Well-liked cannabis industry leader Issac Dietrich was ousted by the Board of Directors of MassRoots (MSRT) in a vote that was held on Monday. The Chief Executive Officer of MassRoots was voted out as the company continued to burn cash and the stock price was plummeting. Scott Kveton has been named the new Chief Executive Officer.

Some members of the company’s board (and supposedly including Kveton)  had been unhappy with Dietrich’s decision to acquire CannaRegs for $12 million. Several in the cannabis industry complained that the price was too high for the company even though private investors had been willing to pay $10 million for CannaRegs and the company had no debt and was bringing in $500,000 a year in revenues. Amanda Ostrowitz was named President of MassRoots and it had been rumored that she would ultimately be named Chief Executive Officer.

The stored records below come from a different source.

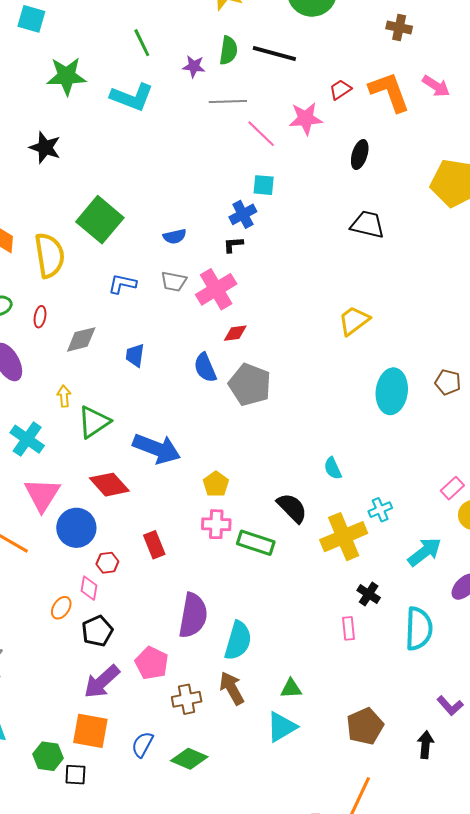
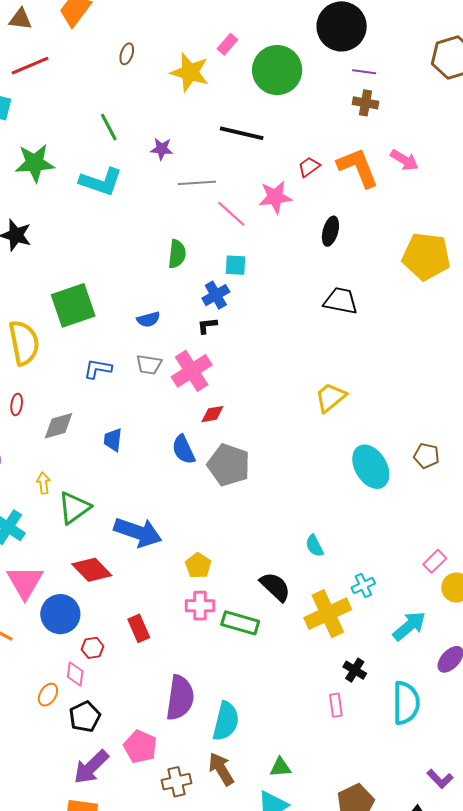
green semicircle: (228, 50) -> (177, 254), moved
green square: (100, 220) -> (73, 305), turned 33
cyan ellipse: (392, 391) -> (371, 467), turned -36

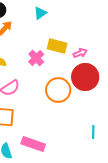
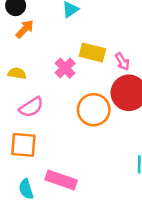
pink arrow: (80, 53) -> (122, 62), turned 80

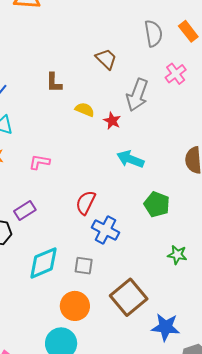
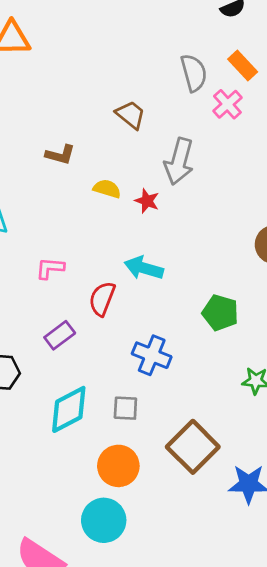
pink cross: (176, 74) -> (227, 104), moved
brown L-shape: (54, 83) -> (60, 155), turned -70
cyan arrow: (130, 159) -> (144, 268), moved
red semicircle: (86, 203) -> (102, 299), moved
purple rectangle: (25, 211) -> (60, 335), moved

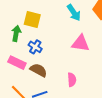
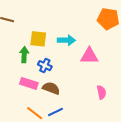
cyan arrow: (74, 13) -> (66, 40), moved, turned -48
pink semicircle: (72, 80) -> (101, 92), moved

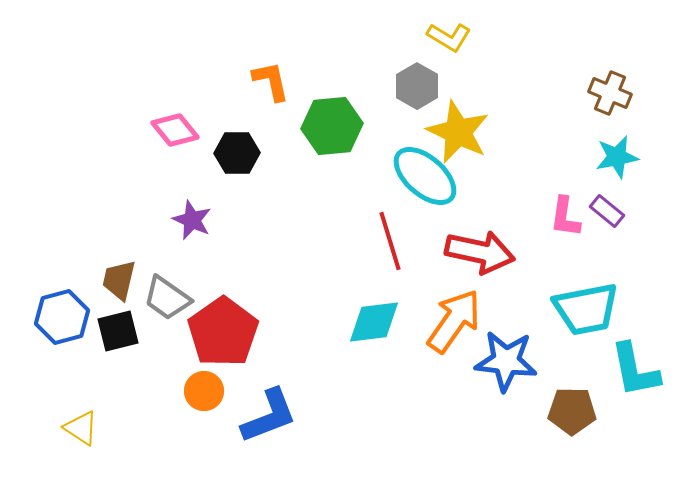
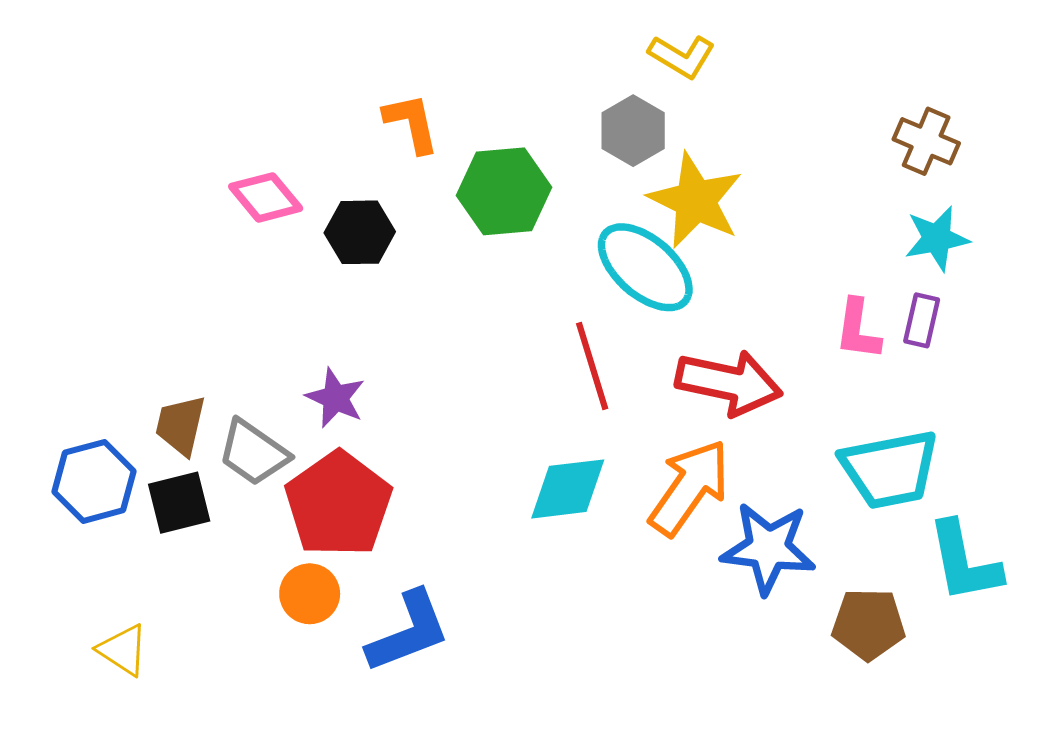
purple rectangle: (607, 211) -> (922, 320), turned 64
purple star: (192, 220) -> (335, 398), moved

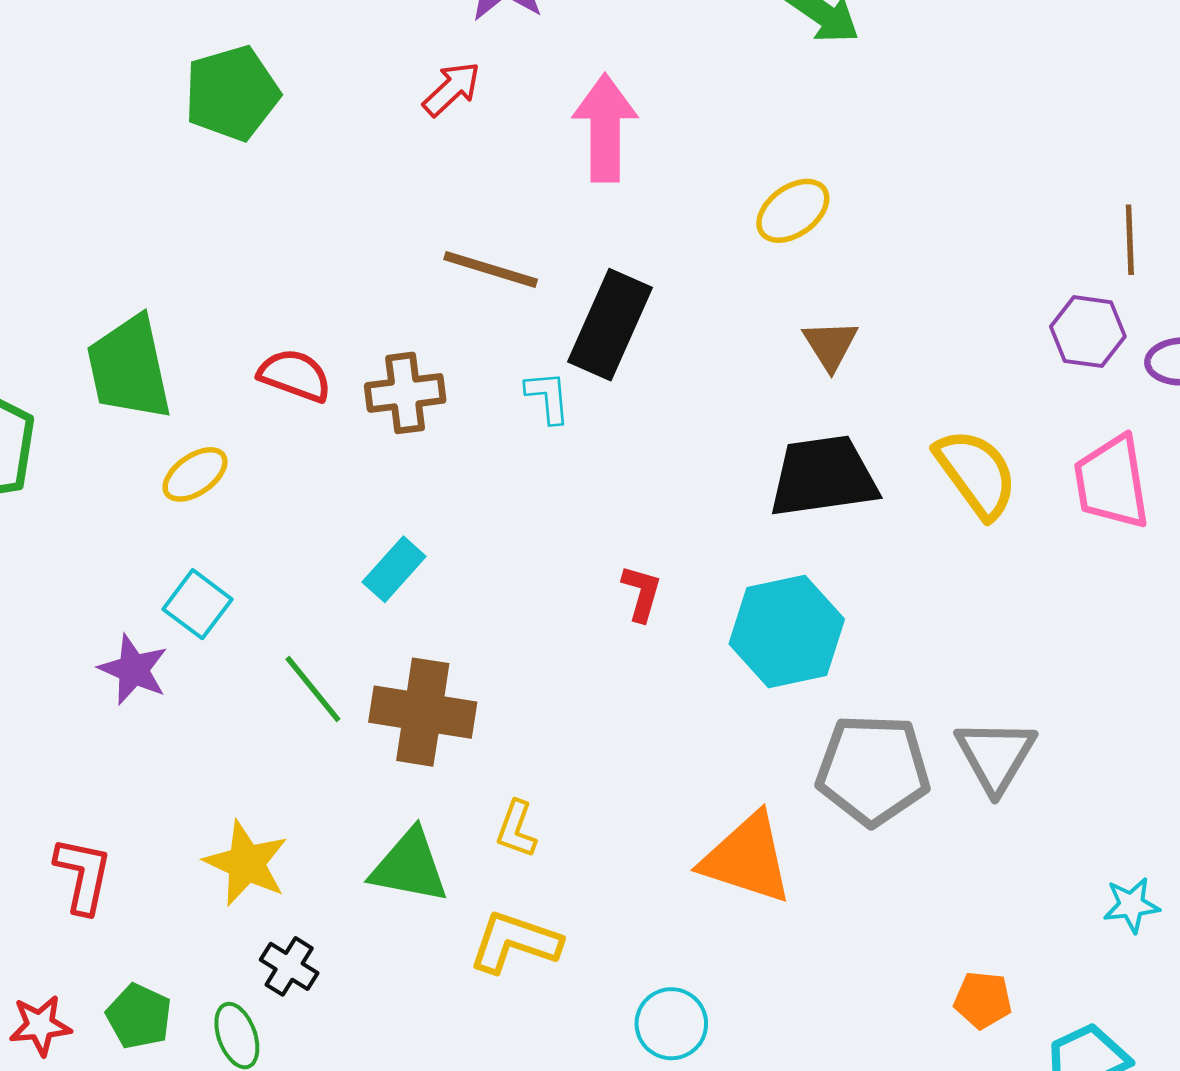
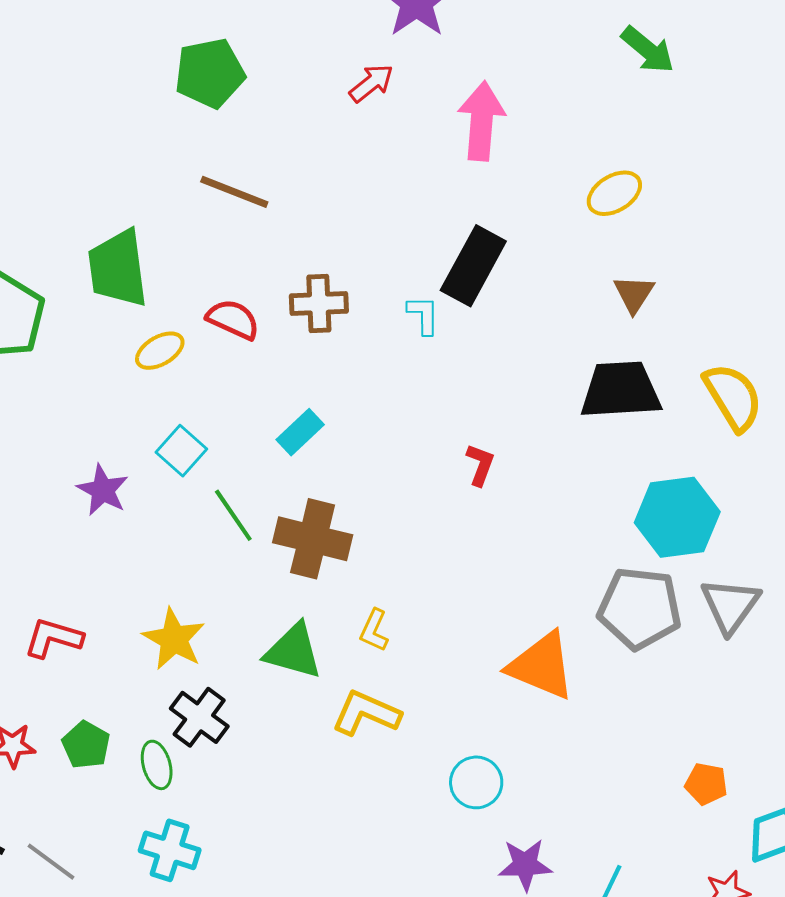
brown line: (491, 269) -> (234, 192), moved
red semicircle: (295, 375) -> (233, 319), moved
cyan square: (198, 604) -> (181, 451), moved
cyan hexagon: (787, 632) -> (677, 517), moved
red L-shape: (83, 875) -> (53, 638), turned -90
black cross: (289, 966) -> (199, 717), size x1.4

Instead, it seems Kveton orchestrated a board meeting planned for Monday to fire Dietrich, who founded the company and to date had raised over $20 million for MassRoots. Dietrich had been sending emails over the weekend to shareholders asking for their support in the battle. An inside source claims Dietrich not only had the support of the shareholders to remain but also the votes to remove the board. While Dietrich may have had a majority of the shares to keep him in place, there was no formal vote. Ostrowitz is currently out of the country and wasn’t at the board meeting.

Kveton supposedly had been very much against the CannaRegs acquisition and the idea of Ostrowitz potentially becoming CEO. Kveton was Vice President of the company prior to being named CEO and had only recently joined the company in July when his company Odava was acquired by MassRoots. Following the acquisition, Kveton was named Director of Business Development.

MassRoots had come under questioning for stock promotion activities recently in association with a company town hall meeting. At the time, Dietrich denied any knowledge of stock promotion by the company. However, one stock promoter claimed it was true and that they had been paid for stock promotion at that time. As recently as last week, MassRoots paid several thousands of dollars to have the stock promoted on websites like Stock Commander ($10,000) and Small Cap Leader ($13,000). Coincidentally ahead of this weekend’s vote. The stock rose from a low of roughly 30 cents to approximately 44 cents. The stock is now dropping over 16% to 36 cents.